Lo strumento – parte dell’armamentario di bordo della sonda Dawn che da marzo di quest’anno osserva Cerere dopo aver esaminato l'asteroide Vesta – ha identificato tracce di argilla contenti ammoniaca sulla superficie planetaria: questo è un elemento di primaria importanza per comprenderne la storia evolutiva. Le attuali condizioni di temperatura e pressione, infatti, non consentono all'ammoniaca di sopravvivere sulla superficie dell’oggetto; ma quel che è strano è che anche in passato non avrebbero potuto formarsi le quantità necessarie. Quindi è possibile affermare che Cerere potrebbe essersi formato altrove, più precisamente nella fascia di asteroidi compresa tra Marte e Giove: è quanto sostenuto dagli autori dello studio, pubblicato da Nature.

DAWN ci sta aiutando a comprendere la formazione e l’evoluzione del Sistema Solare. Nei primi miliardi di anni, i pianeti erano ancora in movimento prima di raggiungere l’equilibrio orbitale attuale e sembra che anche Cerere abbia compiuto lo stesso percorso.

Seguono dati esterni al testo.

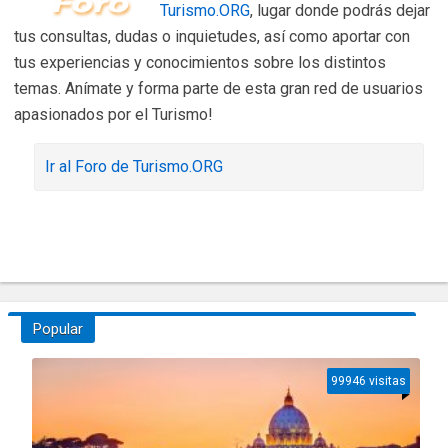
Turismo.ORG
, lugar donde podrás dejar
tus consultas, dudas o inquietudes, así como aportar con
tus experiencias y conocimientos sobre los distintos
temas. Anímate y forma parte de esta gran red de usuarios
apasionados por el Turismo!
Ir al Foro de Turismo.ORG
Popular
99946 visitas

Questa tesi contrasta la teoria secondo cui la fascia di asteroidi è composta anche dai "resti" di un pianeta che non è riuscito a formarsi a causa degli effetti gravitazionali di Giove. – Raffaele Mugnuolo, responsabile ASI per la missione

Rappresentazione artistica della sonda Dawn con il pianeta nano Cerere
Rappresentazione artistica della sonda Dawn con il pianeta nano Cerere

Macchie luminose

In un altro lavoro pubblicato da Nature, Andreas Nathues del Max-Planck-Institut di Gottinga, spiega come le macchie candide che disegnano la superficie di Cerere siano costituite con buone probabilità da solfato di magnesio idrato, mescolato con altri materiali: i depositi fotografati, in particolare, sono quel che resta dopo la sublimazione dei ghiacci, fenomeno che produce la formazione di nebbie che appaiono e scompaiono seguendo il trascorrere del giorno.